ABSTRACT
There are currently a variety of approaches used to silence the expression of endogenous genes. For years it has been demonstrated that gene expression can be suppressed by either synthetic antisense oligonucleotides or by expression of the antisense orientation of the gene of interest.1-4 Although the detailed mechanisms of antisense deoxyribonucleic acid/ribonucleic acid (DNA/RNA) inhibition are not well understood, they have been widely applied in eukaryotes in which the antisense oligonucleotides or antisense RNA (asRNA) transcripts inhibit the expression of specific sense RNAs.

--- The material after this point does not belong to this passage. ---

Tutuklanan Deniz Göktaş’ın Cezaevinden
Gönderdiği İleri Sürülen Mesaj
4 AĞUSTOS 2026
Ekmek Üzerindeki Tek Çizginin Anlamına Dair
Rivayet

It is believed that this inhibition is due to the interaction of the antisense sequence with the endogenous complementary or sense RNA transcripts through hydrogen bonding. This interaction is believed to block the processing of translation of the sense RNA, and the duplex of antisense DNA and sense RNA may also be rapidly degraded within the cells. Therefore, the basic principle of using antisense DNA and RNA can be directed toward partially or completely inhibiting the expression of a target gene.2-7
Unfortunately, there are no useful rules or guidelines for engineering effective antisense constructs. Consequently, antisense gene silencing tends to be an unpredictable technology,8 and there is little current research directed at understanding and improving the use of antisense gene silencing. Three limitations are commonly encountered with antisense gene silencing: (1) antisense constructs often silence the target gene in only a small minority (10 to 30%) of transformants; (2) antisense constructs typically cause only partial gene silencing, i.e., they produce “leaky” phenotypes; and (3) antisense gene silencing often produces epigenetically unstable phenotypes, necessitating extensive screening and vigilant monitoring to identify and maintain stable lines of transformants. Leaky phenotypes, for example, are thought to be produced when antisense RNA does not accumulate to levels sufficient to interfere with all target transcripts in the appropriate cellular compartments and cell types. Another possible cause of partial silencing is that many antisense RNAs do not always pair efficiently with the target RNA due to interference by secondary structures in the asRNA and/or the target RNA.9,10 Despite these potential difficulties, antisense technology has been profoundly useful in elucidating gene functions when the proper attention to detail is maintained.